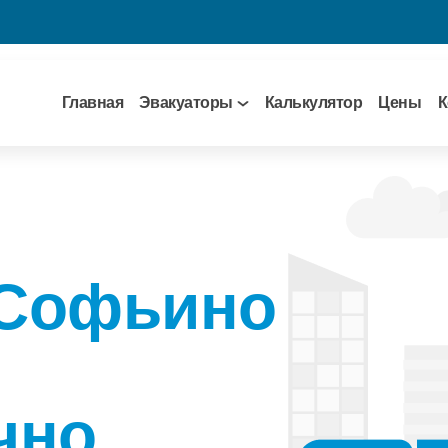
Главная
Эвакуаторы
Калькулятор
Цены
К
 Софьино
чно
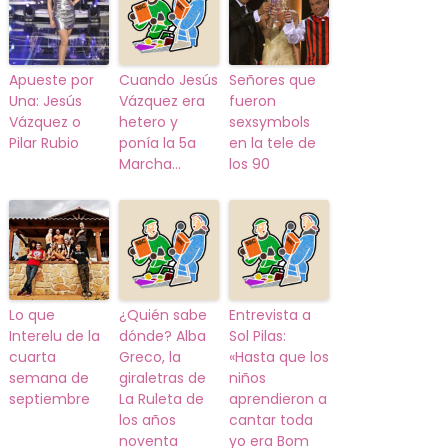
Apueste por
Cuando Jesús
Señores que
Una: Jesús
Vázquez era
fueron
Vázquez o
hetero y
sexsymbols
Pilar Rubio
ponía la 5a
en la tele de
Marcha…
los 90
Lo que
¿Quién sabe
Entrevista a
Interelu de la
dónde? Alba
Sol Pilas:
cuarta
Greco, la
«Hasta que los
semana de
giraletras de
niños
septiembre
La Ruleta de
aprendieron a
los años
cantar toda
noventa
yo era Bom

▶ [What you will do]
Output the material word for word, and keep the pictures out.

▶ [Response area]
Главная
Эвакуаторы
Калькулятор
Цены
К
 Софьино
чно
Apueste por
Cuando Jesús
Señores que
Una: Jesús
Vázquez era
fueron
Vázquez o
hetero y
sexsymbols
Pilar Rubio
ponía la 5a
en la tele de
Marcha…
los 90
Lo que
¿Quién sabe
Entrevista a
Interelu de la
dónde? Alba
Sol Pilas:
cuarta
Greco, la
«Hasta que los
semana de
giraletras de
niños
septiembre
La Ruleta de
aprendieron a
los años
cantar toda
noventa
yo era Bom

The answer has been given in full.